Yesterday I was the guest on the hour-long ‘Bible surgery’ on Premier Christian Radio, hosted by Maria Rodrigues and recorded over Zoom. It was the first time that I had worked with Maria, and she is a lovely person!
Although the programme was an hour long, with songs and breaks my contribution was about 35 minutes in total. You can listen to it here.
In response to questions, we discussed:
o.oo My own encounter with the issues in my Christian journey.
2.38 Does the Bible teach the doctrine of the ‘Rapture‘, when Christians will be secretly whisked away to heaven by Jesus?
I have commented on this at length in several articles, including this one on the relevant reading from Matt 24, where I note:
The comparison with the ‘days of Noah’ contains a simple logical structure which, because of assumptions we make about the passage, it is easy to miss. In the days of Noah, most people were unaware of the coming judgement, and were pre-occupied with the mundane realities of life, as if these were all that mattered. When the flood came, they were taken away, whilst Noah and has family, having taken notice of God and made ready, remained behind in the ark and stayed to repopulate the earth. In the same way, people will be pre-occupied with the mundane realities of life, as if these were all that mattered, but when Jesus returns they will be swept away in judgement. Those who follow the teaching of Jesus and have made ready will be left behind to receive and live in the coming kingdom, the New Jerusalem which will come from heaven to earth (Rev 21).
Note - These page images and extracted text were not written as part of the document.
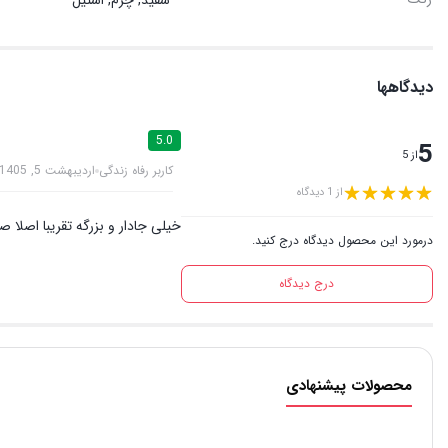
دیدگاهها
5.0
5
از 5
کاربر رفاه زندگی
اردیبهشت 5, 1405
از 1 دیدگاه
خیلی جادار و بزرگه تقریبا اصلا 
درمورد این محصول دیدگاه درج کنید.
درج دیدگاه
محصولات پیشنهادی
The logic of this is quite clear: in the days of Noah, it was the wicked facing judgement who were swept away, and the righteous who were left. In the same way it will be those absorbed with this life who will be swept away, whilst those who are ready for Jesus will be left behind.
Therefore I want to be left behind, and you should too.
8.05 Will Jesus come down to Jerusalem, so will those of us in the UK miss out?
This is the comment I make in my IVP commentary on the Book of Revelation on the beginning of chapter 21:
As John’s report of what he has seen unfolds, the contrasts and connections with earlier parts of his vision report become more muted, especially those connected with judgement, but continue to be present. The details of the bride-city offer a clear contrast with the depiction of ‘Babylon’ earlier, but John is content to allow us to notice these for ourselves, rather than drawing attention to them.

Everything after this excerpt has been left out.